Presseerklärung des BVerfG

Die Urteilsbegründung (115-seitig)

Wichtige Fragen zur Sterbehilfe

Strafgesetzbuch (StGB)

§ 217 Geschäftsmäßige Förderung der Selbsttötung

(1) Wer in der Absicht, die Selbsttötung eines anderen zu fördern, diesem hierzu geschäftsmäßig die Gelegenheit gewährt, verschafft oder vermittelt, wird mit Freiheitsstrafe bis zu drei Jahren oder mit Geldstrafe bestraft.

(2) Als Teilnehmer bleibt straffrei, wer selbst nicht geschäftsmäßig handelt und entweder Angehöriger des in Absatz 1 genannten anderen ist oder diesem nahe steht.

Bericht aus Karlsruhe: Lothar Fietzek war am 26. Februar 2020 zur Urteilsverkündung des Bundesverfassungsgerichtes vor Ort in Karlsruhe. Nachfolgend sein Bericht und eine Einschätzung zu den Konsequenzen, die aus dem Urteil zu ziehen sind. Siehe hierzu auch den der Broschüre entnommenem Beitrag „Wichtige Fragen zur Sterbehilfe“, insbesondere Punkt unter „3. Beihilfe zur Selbsttötung“.
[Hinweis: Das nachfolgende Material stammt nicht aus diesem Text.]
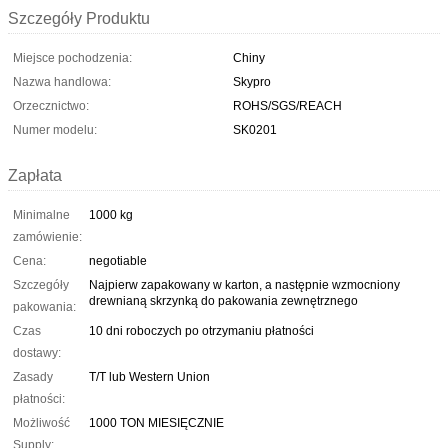
Szczegóły Produktu
Miejsce pochodzenia:
Chiny
Nazwa handlowa:
Skypro
Orzecznictwo:
ROHS/SGS/REACH
Numer modelu:
SK0201
Zapłata
Minimalne
1000 kg
zamówienie:
Cena:
negotiable
Szczegóły
Najpierw zapakowany w karton, a następnie wzmocniony
drewnianą skrzynką do pakowania zewnętrznego
pakowania:
Czas
10 dni roboczych po otrzymaniu płatności
dostawy:
Zasady
T/T lub Western Union
płatności:
Możliwość
1000 TON MIESIĘCZNIE
Supply: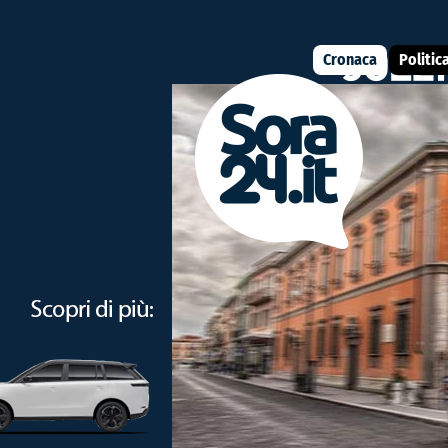
Cronaca
Politic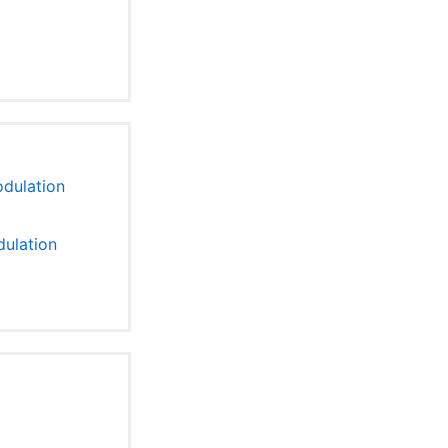
dulation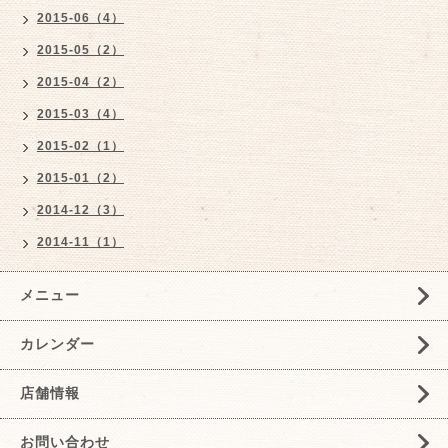
2015-06（4）
2015-05（2）
2015-04（2）
2015-03（4）
2015-02（1）
2015-01（2）
2014-12（3）
2014-11（1）
メニュー
カレンダー
店舗情報
お問い合わせ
Das Bundesverfassungsgericht erlaubt Sterbehilfe

Schwerkranke sterbenswillige Patienten, Sterbehilfe-Vereine, Palliativ-Ärzte und Rechtsanwälte hatten beim Bundesverfassungsgericht Beschwerde gegen den seit De zember 2015 geltenden § 217 Strafgesetzbuch (StGB) Geschäftsmäßige Förderung der Selbsttötung, eingelegt.

§ 217 StGB ist verfassungswidrig. Das Bundesverfassungsgericht (BVerfG) hat am 26.2.2020 den § 217 für verfassungswidrig erklärt. Damit ist er nichtig und die seit Einrichtung des Strafgesetzbuches 1871 bis 2015 bestehende Rechtslage wieder hergestellt. Da das Thema Sterbehilfe nicht nur existenzielle Grundfragen menschlichen Daseins betreffe, son dern an Grundfesten in der Gesellschaft anzutreffender ethischer, moralischer und religiöser Einstellungen rühre, sei es wichtig zu betonen, so Präsident Voßkuhle, dass der Senat nicht über diese Überzeugungen zu urteilen hatte. Aufgabe war ausschließlich, die Verfassungsmäßigkeit des § 217 StGB zu prüfen.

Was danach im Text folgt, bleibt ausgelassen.